简体繁体 English

多个进程记录到ZeroMQ Appender

[英]Multiple Processes Logging to ZeroMQ Appender

原文 2018-06-28 23:01:53 8 1 zeromq/ log4j2/ publish-subscribe/ appender/ jeromq

I have multiple processes running on multiple machines using log4j (2.11). 我有多个使用log4j（2.11）在多台计算机上运行的进程。 I need to consolidate the logging messages to be displayed on the front-end, and would like each process to use a ZeroMQ Appender to publish the log messages to a single connection. 我需要合并要显示在前端的日志消息，并且希望每个进程使用ZeroMQ Appender将日志消息发布到单个连接。 I will then have one subscriber receiving the messages, performing the consolidation, and then displaying the log messages. 然后，我将让一个订阅者接收消息，执行合并，然后显示日志消息。

I have a toy application working with one publisher (process logging); 我有一个与一个发布者一起工作的玩具应用程序（过程记录）； however, when multiple processes try to connect to the same endpoint, I receive the "Address already in use" error message. 但是，当多个进程尝试连接到同一端点时，我收到“地址已在使用中”错误消息。 Which (most likely) means the log4j ZeroMQ (JeroMQ) appender is doing the "binding," since only one process can bind a zmq socket. 这（最有可能）意味着log4j ZeroMQ（JeroMQ）附加程序正在执行“绑定”，因为只有一个进程可以绑定zmq套接字。

Is there a configuration option to have the log4j ZeroMQ Appender perform a "connect" instead of the "bind" or is there another option available to accomplish the same goal. 是否可以使用配置选项让log4j ZeroMQ Appender执行“连接”而不是“绑定”，或者是否可以使用另一个选项来实现相同的目标。

1 个解决方案

There's two possible reasons for "hardware" rejected `.bind()` -s “硬件”被拒绝的两个可能原因是`.bind()` s

One has been already in your post -- under an assumption, that the JeroMQ-services are indeed trying to rigidly .bind() in places, where you would like to .connect() instead. 一个掉已经在您的文章-的假设下，即JeroMQ服务确实试图硬性.bind()的地方，在那里你想.connect()来代替。 Review the code-base to either confirm that ( with a possible fork/mod circumventing any such discomfort in a refactored service fashion ) or reject this alternative, if the code is not the one to blame. 查看代码库以确认（如果可能，则fork / mod可能以重构的服务方式避免任何此类不适）或拒绝该替代方法（如果该代码不是应受的代码）。

But let me mention another possible reason , which was quite often a problem during PoC / prototyping. 但是，让我提到另一个可能的原因 ，这在PoC /原型制作中经常是一个问题。

Early-stage mock-up tools are prone to crashes ( and yes, sometimes crash peacefully, but sometime do crash more times or harder than the PoC team is willing to live with ). 早期的模型化工具很容易崩溃（是的，有时会崩溃，但有时崩溃的次数比PoC团队愿意承受的时间更长或更难）。
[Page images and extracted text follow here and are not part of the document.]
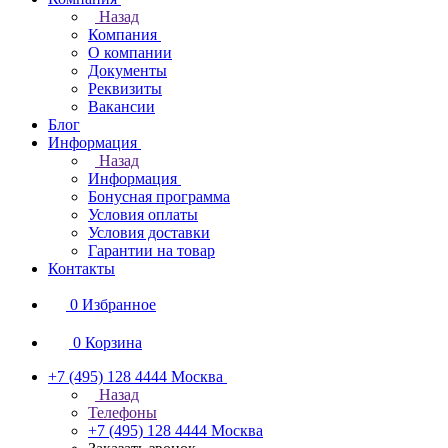
Назад
Компания
О компании
Документы
Реквизиты
Вакансии
Блог
Информация
Назад
Информация
Бонусная программа
Условия оплаты
Условия доставки
Гарантии на товар
Контакты
0
Избранное
0
Корзина
+7 (495) 128 4444
Москва
Назад
Телефоны
+7 (495) 128 4444
Москва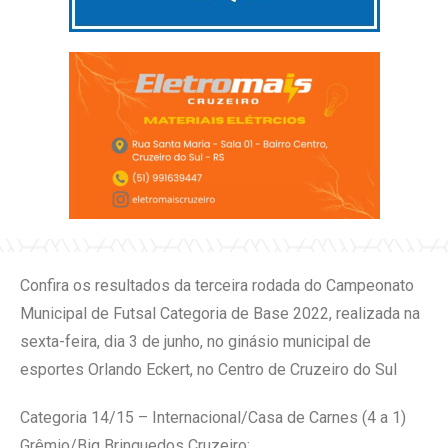
Confira os resultados da terceira rodada do Campeonato
Municipal de Futsal Categoria de Base 2022, realizada na
sexta-feira, dia 3 de junho, no ginásio municipal de
esportes Orlando Eckert, no Centro de Cruzeiro do Sul
Categoria 14/15 – Internacional/Casa de Carnes (4 a 1)
Grêmio/Big Brinquedos Cruzeiro;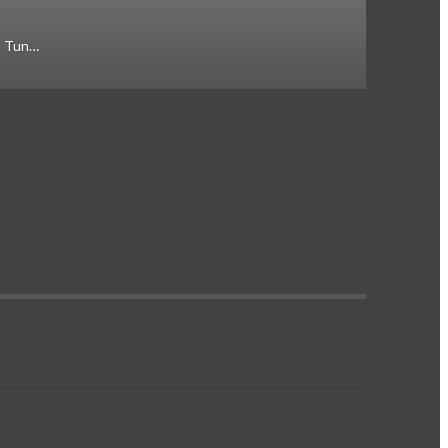
a Tun…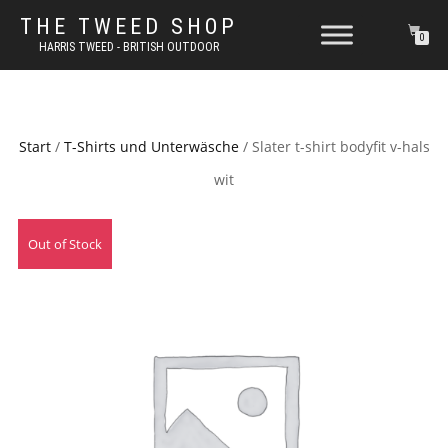
THE TWEED SHOP
0
HARRIS TWEED - BRITISH OUTDOOR
Start
/
T-Shirts und Unterwäsche
/ Slater t-shirt bodyfit v-hals
wit
Out of Stock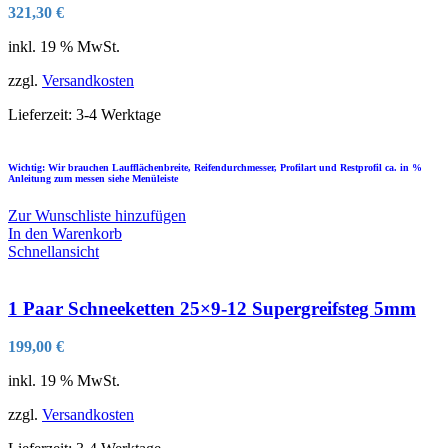
321,30
€
inkl. 19 % MwSt.
zzgl.
Versandkosten
Lieferzeit:
3-4 Werktage
Wichtig: Wir brauchen Laufflächenbreite, Reifendurchmesser, Profilart und Restprofil ca. in %
Anleitung zum messen siehe Menüleiste
Zur Wunschliste hinzufügen
In den Warenkorb
Schnellansicht
1 Paar Schneeketten 25×9-12 Supergreifsteg 5mm
199,00
€
inkl. 19 % MwSt.
zzgl.
Versandkosten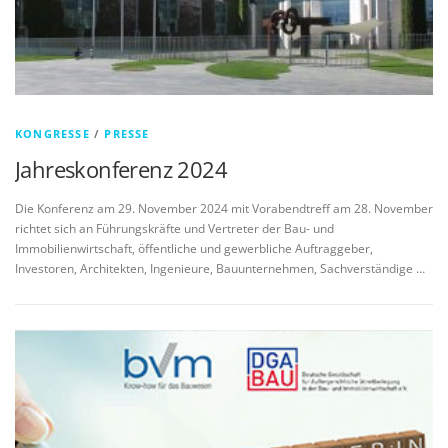
KONGRESSE
/
PRESSE
Jahreskonferenz 2024
Die Konferenz am 29. November 2024 mit Vorabendtreff am 28. November
richtet sich an Führungskräfte und Vertreter der Bau- und
Immobilienwirtschaft, öffentliche und gewerbliche Auftraggeber,
Investoren, Architekten, Ingenieure, Bauunternehmen, Sachverständige …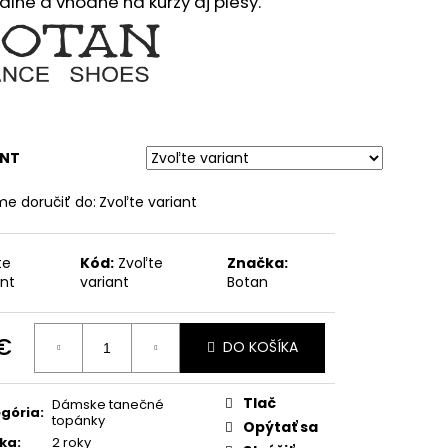
lné a vhodné na kurzy aj plesy.
ANT
e doručiť do:
Zvoľte variant
te
Kód:
Zvoľte
Značka:
ant
variant
Botan
 €
DO KOŠÍKA
otková
:
Tlač
Dámske tanečné
gória
:
topánky
Opýtať sa
ka
:
2 roky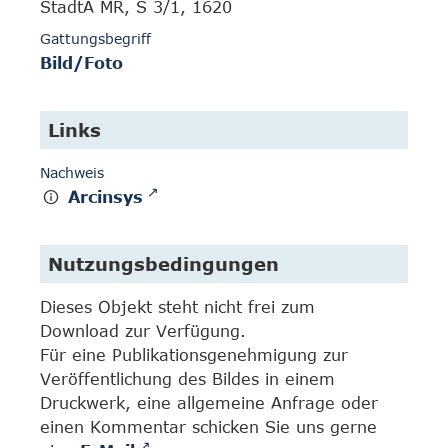
StadtA MR, S 3/1, 1620
Gattungsbegriff
Bild/Foto
Links
Nachweis
Arcinsys
Nutzungsbedingungen
Dieses Objekt steht nicht frei zum
Download zur Verfügung.
Für eine Publikationsgenehmigung zur
Veröffentlichung des Bildes in einem
Druckwerk, eine allgemeine Anfrage oder
einen Kommentar schicken Sie uns gerne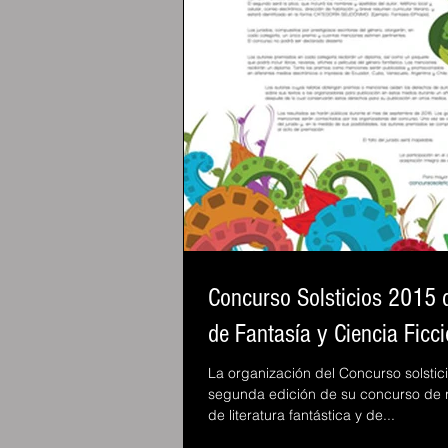
Concurso Solsticios 2015 d
de Fantasía y Ciencia Ficci
La organización del Concurso solstic
segunda edición de su concurso de r
de literatura fantástica y de...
If the code-base is not ( yet ) well designed during this phase to clearly handle also the resources management ( proper use of explicit aSocket.setsockopt( LINGER, 0 ) _{( a lethal must in native API versions pre-4.x )} {aSocket|aMessage}.close() and Context.term() methods ) that does a clean exit even after a crash, there are situations, that your code has left a still active ( not dismantled ) one or more Context() -instances, which ( still ) block the hardware resources, as it were not allowed to release them yet. 如果在此阶段代码库还没有经过良好的设计，还不能清楚地处理资源管理（正确使用显式aSocket.setsockopt( LINGER, 0 ) _{（在本机API版本4.x之前必须具有致命性））} {aSocket|aMessage}.close()和Context.term()方法）即使在崩溃后仍会干净退出，在某些情况下，您的代码仍处于活动状态（未拆除）一个或多个Context() instances ，它（仍然）阻止了硬件资源，因为尚未允许释放它们。

This has sometimes led to a need to reboot a platform, as a deadlocked Context() -instance has no other way to get "vacuum-cleaned" ( shame on those, who do not fuse/protect the code for surviving till a final stage in try: except: finally: triade, to enforce a graceful termination and clean release of all allocated resource ). 有时这导致需要重新启动平台，因为死锁的Context() instance无法通过其他方式获得“真空清理”（对于那些无法融合/保护代码以便生存到最后阶段的人感到羞耻）在try: except: finally: triade中，强制正常终止并清除所有分配的资源）。